The Australian Women's Weekly was started in 1933 by Frank Packer and Ted Theodore with George Warnecke as the first editor. The newspaper's features were designed to be topical, Australian and to appeal to all Australian women. Warnecke hoped The Weekly would be a sign that Australia finally was coming out of the Depression. Williamson was hired in June 1933 (moving from the Sydney Morning Herald) where she was surprised to find that she was the editor for "fiction" and her column was called "New Books". Soon letters were arriving from women who were obviously lonely and they were enjoying light fiction. Warnecke went abroad in 1934 and Alice Jackson became the de facto editor.

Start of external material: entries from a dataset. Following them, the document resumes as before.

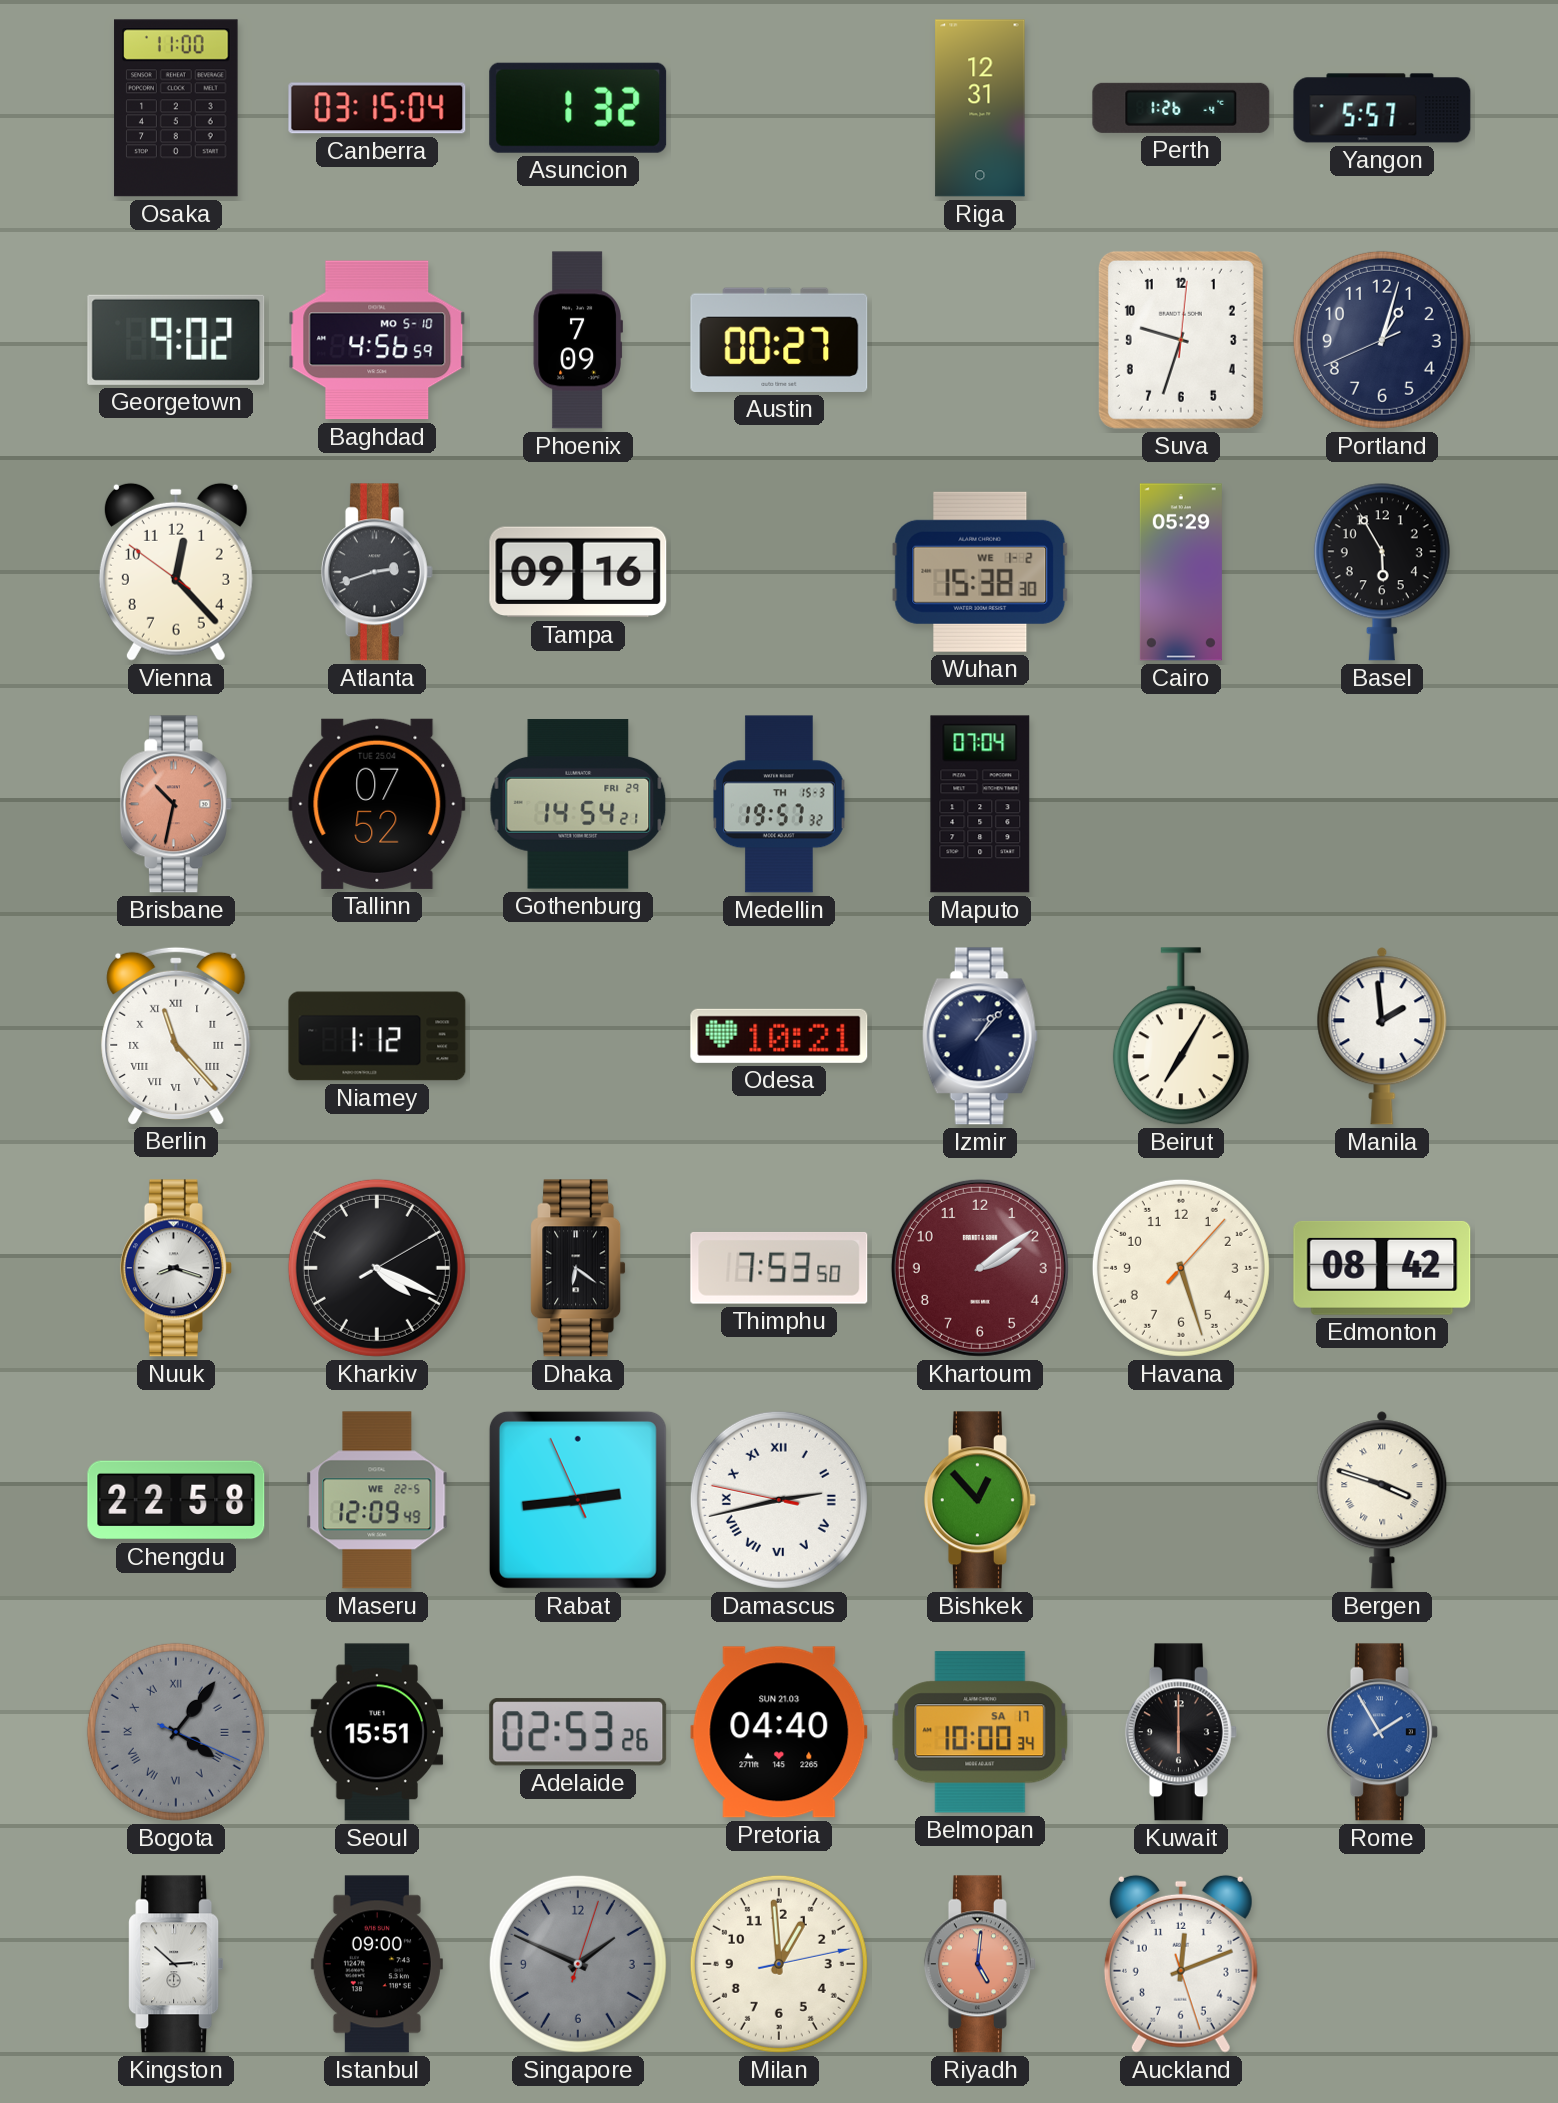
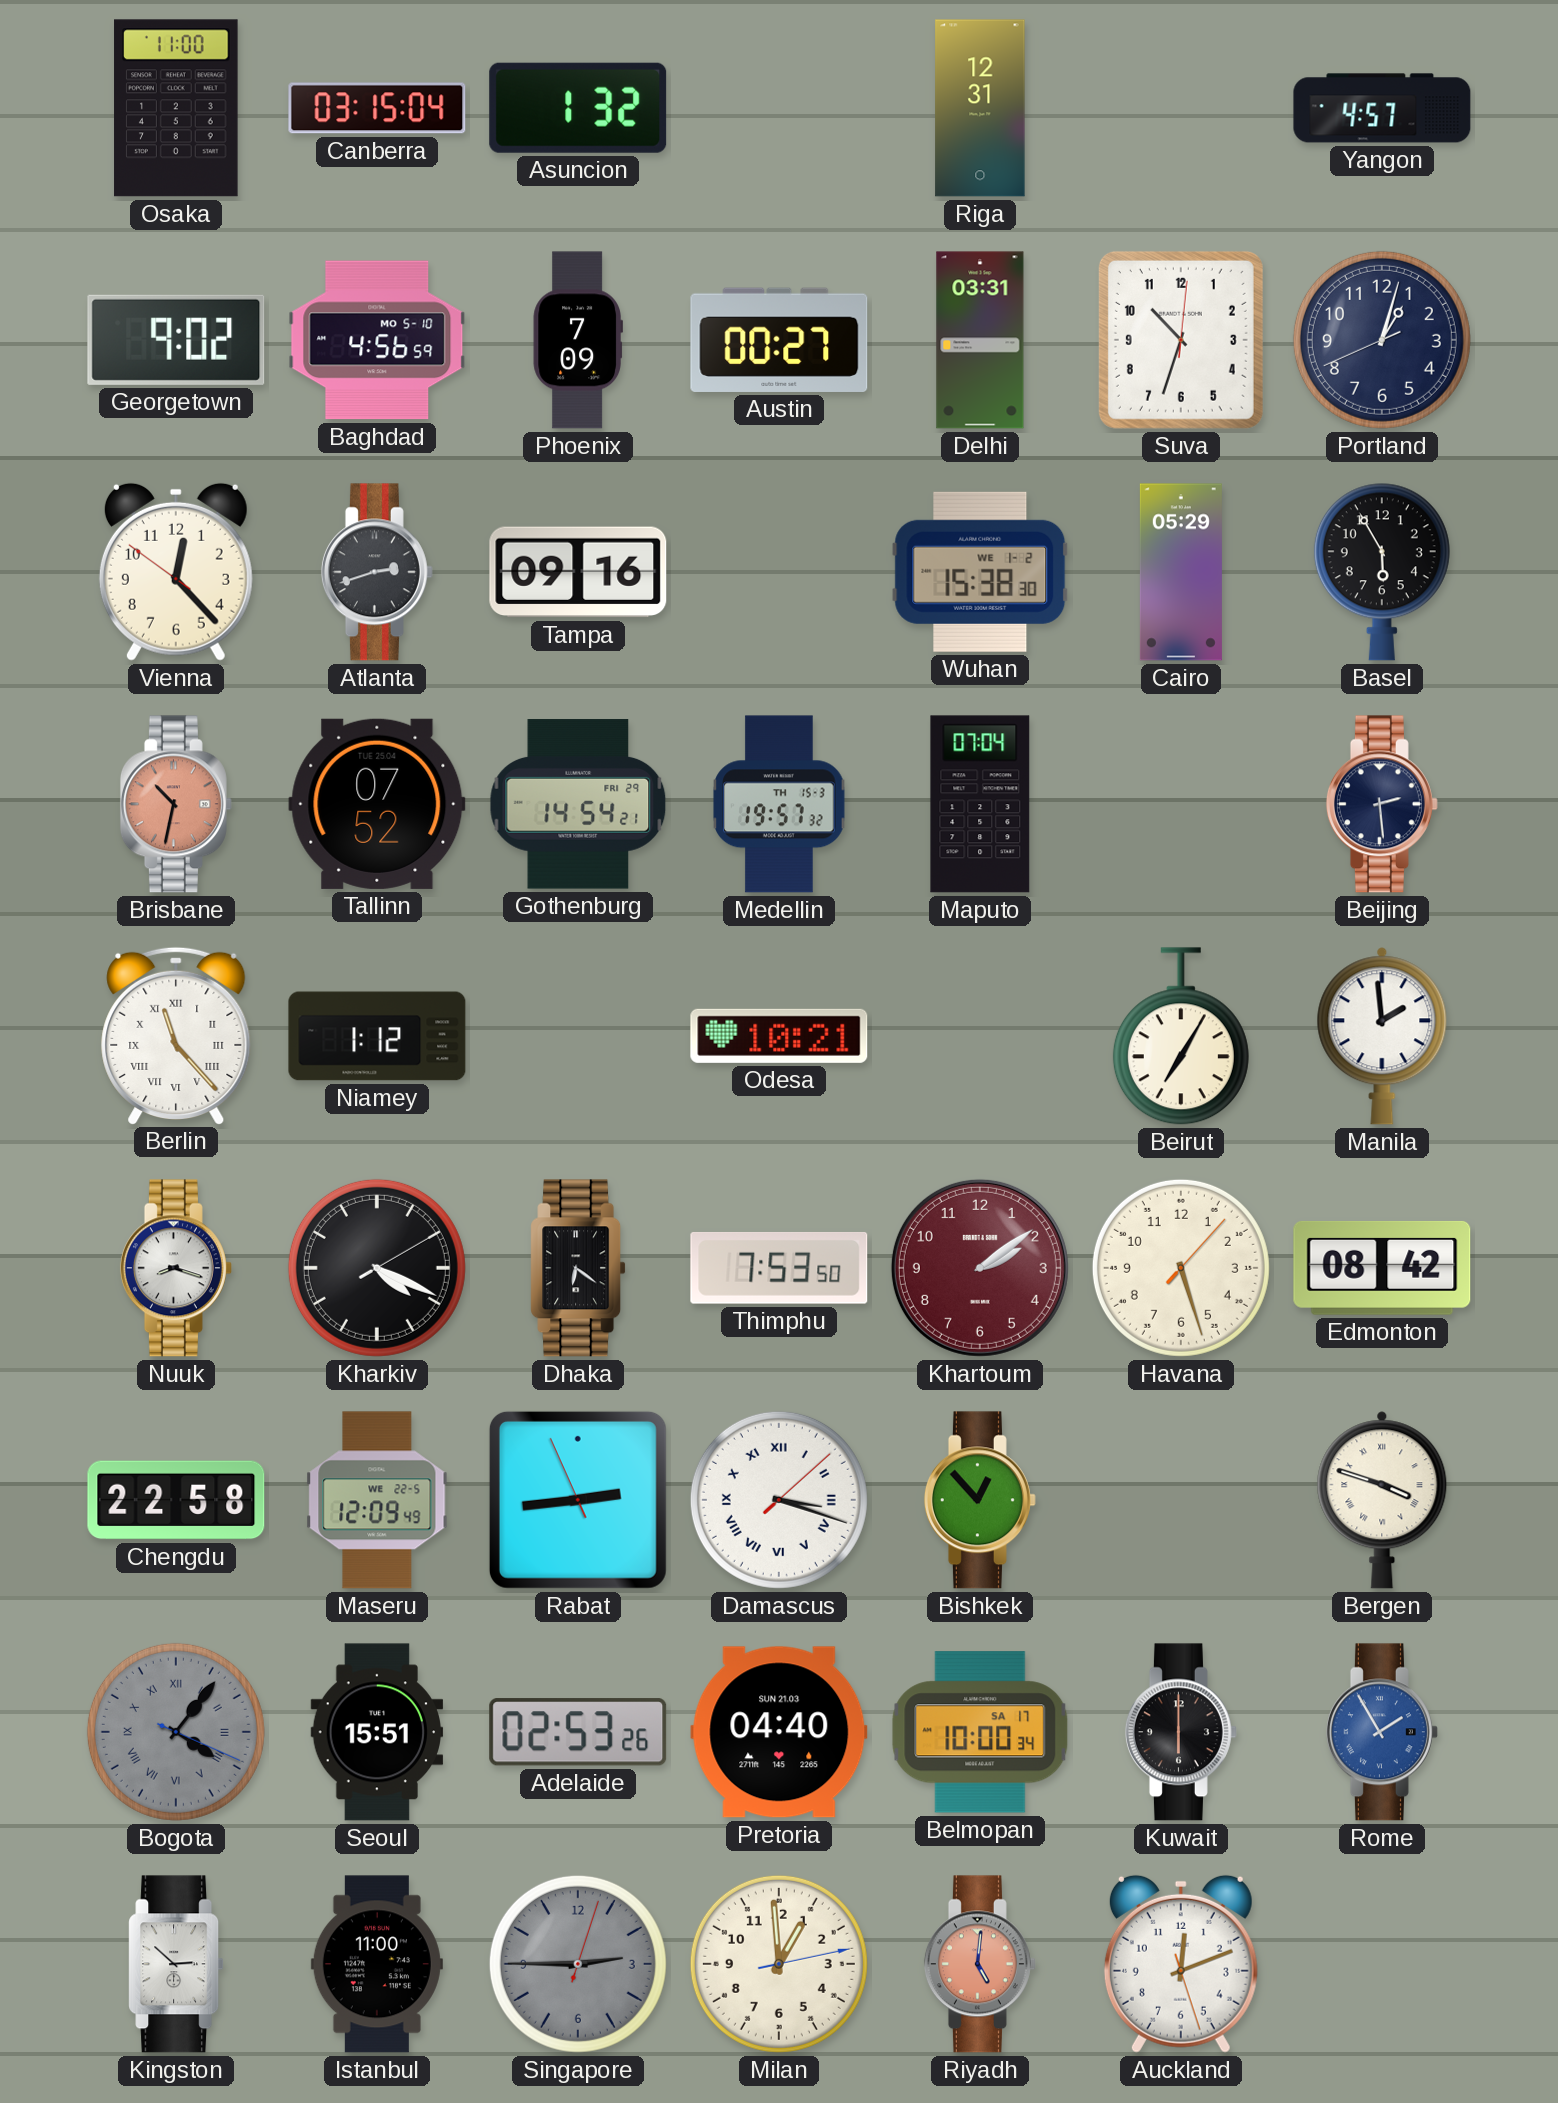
Perth: 1:26 -> none
Yangon: 5:57 -> 4:57
Delhi: none -> 03:31
Suva: 9:33 -> 10:33
Beijing: none -> 2:29
Izmir: 1:07 -> none
Damascus: 2:42 -> 3:18
Istanbul: 09:00 -> 11:00
Singapore: 1:49 -> 2:45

By 1936 Williamson was one the best known women journalists and when The Daily Telegraph in Sydney was relaunched they appointed "Ten Brilliant Editors" and Williamson was one of them. She was chosen because of her understanding of what women wanted and because she understood newspapers. She worked on the Telegraph, but then returned to "The Weekly" where she continued her successful formula. The Weekly became a leading publisher of light fiction. Australian authors included Margot Neville, Mary Gilmore, Lennie Lower and Henrietta Drake-Brockman.

She was a member of the Institute of Journalists and in 1953 she was the honorary secretary.

Williamson died in 1977 in the Sydney suburb of Ashfield.